The Magic of Assembly, presented by Toronto Dance Theatre, begins with eight performers surrounding the audience, arms raised purposefully over us as if tapping into our essence to conjure their magic. As the sound of app notifications ping irregularly, the performers make eye contact with us, breaking that fourth wall. It’s gone for good, actually, even as they back away from us, taking the sounds of the outside world with them.
This collaborative production genuinely embodies the spirit of assembly. From the integration of distinctive artistic practices to the spectators’ relationship to the performers—this sense of communal experience is firmly established and maintained. Blending forms of street dance (punking/whacking), contemporary dance and electronic music, the air feels charged with a heightened sensory awareness.
The choreography by Andrew Tay and Ashley Colours Perez takes familiar gestures we recognize from our mundane daily routines—dialling a phone, licking an ice-cream cone, brushing teeth—and re-contextualizes them as pageantry. The performers—Yuichiro Inoue, Peter Kelly, Megumi Kokuba, Ryan Kostyniuk, Erin Poole, Devon Snell, Roberto Soria and Siwar Soria—leap, tumble, sashay and spasm; their singular trajectories send them careering into each other, through which a thrilling and evocative collective dynamic emerges. Impressively, the larger spectacle never diminishes the individual personalities in flux and self-aware.
The resonant, experimental soundscape—composed and performed by local duo LAL (Rosina Kazi and Nicholas Murray)—feels organically in sync with the movement. Driving beats propel thrusting, rhythmic contortions, but also guide the dancers into gentle, wistful moments of meditative stillness. Throughout, lighting designer Gabriel Cropley bathes the vast space in bright, saturated colours that fluctuate in tune with the mood.
This kaleidoscopic aesthetic is completed by Angela Cabrera’s costumes. As you scan the varied, textured surfaces of the outfits, you find repurposed strips of athletic wear—hugging tightly in some places, chaotically tattered in others. In the clashing colours, you catch glimpses of brand names and logos, making each body an expressive landscape—both familiar and fanciful.
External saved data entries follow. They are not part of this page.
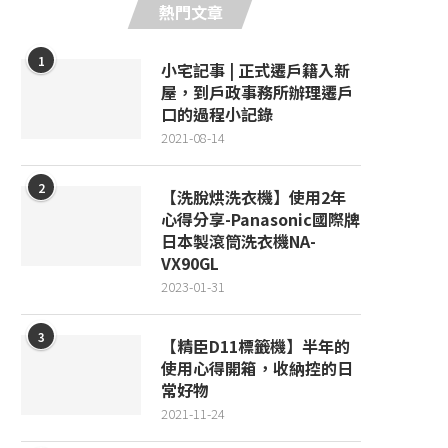
熱門文章
1
小宅記事 | 正式遷戶籍入新
屋，到戶政事務所辦理遷戶
口的過程小記錄
2021-08-14
2
【洗脫烘洗衣機】使用2年
心得分享-Panasonic國際牌
日本製滾筒洗衣機NA-
VX90GL
2023-01-31
3
【精臣D11標籤機】半年的
使用心得開箱，收納控的日
常好物
2021-11-24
The audience at opening was a fully engaged body of visceral support and celebration. As performers found unique pockets of flamboyant expression, enthusiastic call outs of “let’s go,” “werk,” and “we see you” shot through the crowd. The vibe was stirring and playful with people swaying and stomping their feet in shared joy. And when the huge tarp comes out, you know you’re in for a messy good time!
The finale, in particular, has some astonishing magic. The performers come together to hammer out a tangible, cumulative ectoplasm that hangs in the air—a delicate, precarious manifestation of their collaborative bond. Overall, The Magic of Assembly, in all its goofy and athletic splendour, is a gratifying burst of colour and collective fun.